Propos discriminatoires et respect de la vie personnelle sur le lieu de travail, quelles limites ?

04/06/2024

Dans quelles conditions les propos tenus par un salarié peuvent-ils faire l’objet d’une procédure disciplinaire ?

Le salarié a droit, même au temps et au lieu de travail, au respect de l’intimité de sa vie privée. Il en résulte qu’un motif tiré de la vie personnelle du salarié ne peut pas justifier, en principe, un licenciement disciplinaire, sauf s’il constitue un manquement de l’intéressé à une obligation découlant de son contrat de travail. L’employeur ne peut pas, pour procéder à un licenciement disciplinaire, se fonder sur le contenu des messages envoyés depuis une messagerie professionnelle et ce malgré leur caractère raciste et xénophobe, dès lors que (Cass. soc. 6-3-2024 no 22-11.016 FS-B) :

  • « les messages litigieux s’inscrivaient dans le cadre d’échanges privés à l’intérieur d’un groupe de personnes, qui n’avaient pas vocation à devenir publics et n’avaient été connus par l’employeur que suite à une erreur d’envoi de l’un des destinataires ;
  •  la lettre de licenciement ne mentionnait pas que les opinions exprimées par la salariée dans ces courriels auraient eu une incidence sur son emploi ou dans ses relations avec les usagers ou les collègues, l’employeur ne versant aucun élément tendant à prouver que les écrits de l’intéressée auraient été connus en dehors du cadre privé et à l’extérieur de la caisse et que son image aurait été atteinte, de sorte que le moyen tiré du principe de neutralité découlant du principe de laïcité applicable aux agents qui participent à une mission de service public est inopérant ;
  •  si le règlement intérieur de la caisse interdisait aux salariés d’utiliser pour leur propre compte et sans autorisation préalable les équipements lui appartenant, y compris dans le domaine de l’informatique, un salarié pouvait toutefois utiliser sa messagerie professionnelle pour envoyer des messages privés dès lors qu’il n’en abusait pas et, qu’en l’espèce, l’envoi de 9 messages privés en l’espace de 11 mois ne peut pas être jugé comme excessif, indépendamment de leur contenu ».
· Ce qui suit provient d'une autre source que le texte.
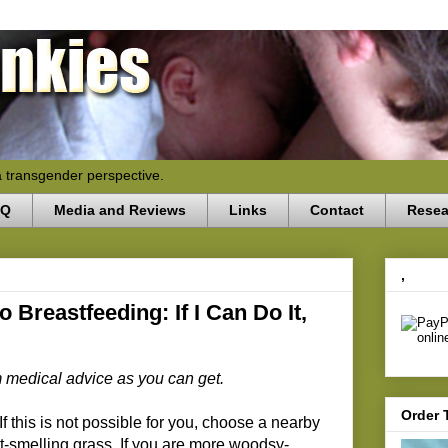
a transgender perspective.
AQ
Media and Reviews
Links
Contact
Resea
,
 Breastfeeding: If I Can Do It,
om medical advice as you can get.
Order 
f this is not possible for you, choose a nearby
eet-smelling grass. If you are more woodsy-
Bien que répréhensibles, les propos discriminatoires ne sont pas toujours opposables, notamment lorsqu’ils émanent d’une conversation privée. En revanche, dans une affaire jugée récemment, des propos racistes tenus par une supérieure hiérarchique à l’occasion d’un repas de noël organisé par le CE de l’entreprise ont permis d’étoffer l’hypothèse d’un harcèlement moral discriminatoire et ce, malgré le contexte spécifique (repas festif, en dehors du temps de travail, conversation entre collègues…). Cet événement avait été dénoncé par la salariée concernée auprès de la direction. Elle avait également produit des échanges de courriels faisant état de la situation.  La salariée a saisi le conseil des prud’hommes pour faire requalifier son CDD en CDI et solliciter la résiliation judiciaire de celui-ci au motif que l’employeur aurait commis un manquement résultant harcèlement moral discriminatoire dont celle-ci aurait été victime de la part de sa supérieure hiérarchique.

En première instance, la Cour d’appel de Versailles n’a pas été dans le sens de la salariée, la Cour a retenu qu’il s’agissait d’un contexte particulier dans la mesure où le repas de noël avait été organisé par le CE (maintenant CSE) et non par l’employeur en dehors de l’entreprise et du temps de travail. Toutefois, portée devant la haute juridiction, l’arrêt d’appel a finalement été cassé. la Cour de cassation donne raison à la plaignante et énonce que « de tels propos relevaient de la vie professionnelle de la salariée et que la salariée présentait des élément laissant supposer une discrimination en raison de ses origines ».